Malvaldi, per esempio, ha descritto così la gestazione dei suoi libri: “Penso alla storia per due mesi e non scrivo niente. Una volta finito di elaborarla nella mia mente, invito gli amici a cena e gliela racconto. Se li convinco, raccolgo le idee e i loro commenti e comincio a scrivere. Ho un unico vezzo: ogni volta che comincio a scrivere un romanzo, compro un nuovo portatile e lo scrivo lì. Ha portato bene la prima volta e mi son detto che valeva la pena ripetere il rito. Lo ammetto: sono scaramantico“. E a proposito di scaramanzia, simpatico anche l’aneddoto relativo al romanzo d’esordioBriscola a cinque“. Ricevute le copie omaggio, l’autore da una scorsa alla seconda di copertina e nella biografia, lui pisano doc, legge “nato vicino a Livorno“. Chiama l’editore per lamentarsi e viene così consolato: “Alla seconda ristampa effettueremo la modifica“. Il libro vende 7mila copie in una settimana e al momento di ridare impulso alla tipografia, Malvaldi viene contattato per la prevista modifica e lui: “Non si tocchi nulla, va benissimo così“.

Quasi agli antipodi Recami, meno loquace, ma ugualmente pronto a far battute. “A differenza di Malvaldi – scherza in apertura – io lavoro anche e quindi non ho particolari vezzi, quando devo cominciare un nuovo romanzo.

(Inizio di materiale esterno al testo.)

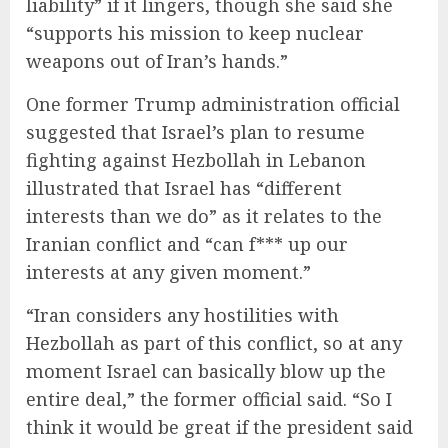
liability” if it lingers, though she said she
“supports his mission to keep nuclear
weapons out of Iran’s hands.”
One former Trump administration official
suggested that Israel’s plan to resume
fighting against Hezbollah in Lebanon
illustrated that Israel has “different
interests than we do” as it relates to the
Iranian conflict and “can f*** up our
interests at any given moment.”
“Iran considers any hostilities with
Hezbollah as part of this conflict, so at any
moment Israel can basically blow up the
entire deal,” the former official said. “So I
think it would be great if the president said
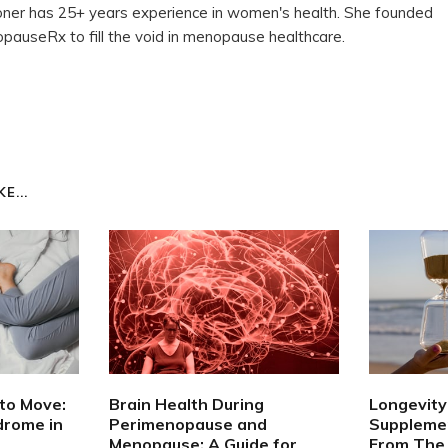
ioner has 25+ years experience in women's health. She founded
auseRx to fill the void in menopause healthcare.
E...
to Move:
Brain Health During
Longevity 
drome in
Perimenopause and
Supplemen
Menopause: A Guide for
From The 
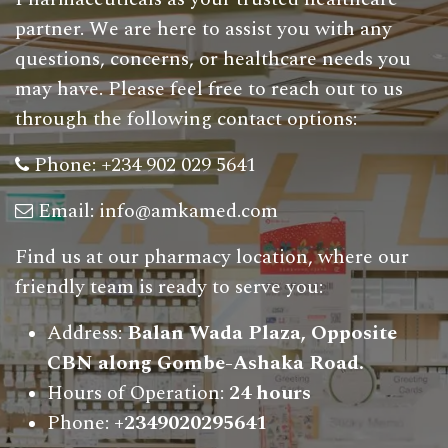
partner. We are here to assist you with any
questions, concerns, or healthcare needs you
may have. Please feel free to reach out to us
through the following contact options
:
Phone:
+234 902 029 5641
Email:
info@amkamed.com
Find us at our pharmacy location, where our
friendly team is ready to serve you:
Address:
Balan Wada Plaza, Opposite
CBN along Gombe-Ashaka Road.
Hours of Operation:
24 hours
Phone:
+2349020295641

A differenza sua, poi, io non riesco a raccontare cos’ho in mente prima di averlo scritto. Preferisco buttar giù tutto per poi lasciarlo a ‘candire’ per 6-12 mesi. Solo così ritengo di avere occhio oggettivo”. Aneddoto pronto anche per il suo romanzo d’esordio: Mondadori lo rifiutò (pure malamente), Rizzoli anche e con Sellerio ci fu un disguido. L’editor gli disse: “Perché raccontare la realtà così com’è?” e il libro non vide la luce prima del 2005 quando, dalla stessa casa editrice cambiarono idea, pur senza ammetterlo.

Applausi per entrambi e a fine serata grande cordialità e disponibilità nella firma delle copie ai lettori. Compresa la mia con dedica in linea con il personaggio di Malvaldi: “A Valentina che chiude la fila”. Ero l’ultima!